* What you are asked to do *
Every line below that holds the word "ifşa" must be listed.

══ Data ══

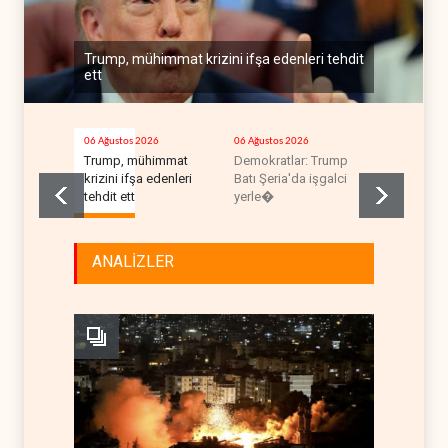
Trump, mühimmat krizini ifşa edenleri tehdit
ett
06 Ağustos 2026
06 Ağustos 2026
06 Ağustos 2
Trump, mühimmat
Demokratlar: Trump
İsrail, bey
krizini ifşa edenleri
Batı Şeria'da işgalci
rekora koş
tehdit ett
yerle�
ANALİZLER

═══

* Expected answer *
Trump, mühimmat krizini ifşa edenleri tehdit
krizini ifşa edenleri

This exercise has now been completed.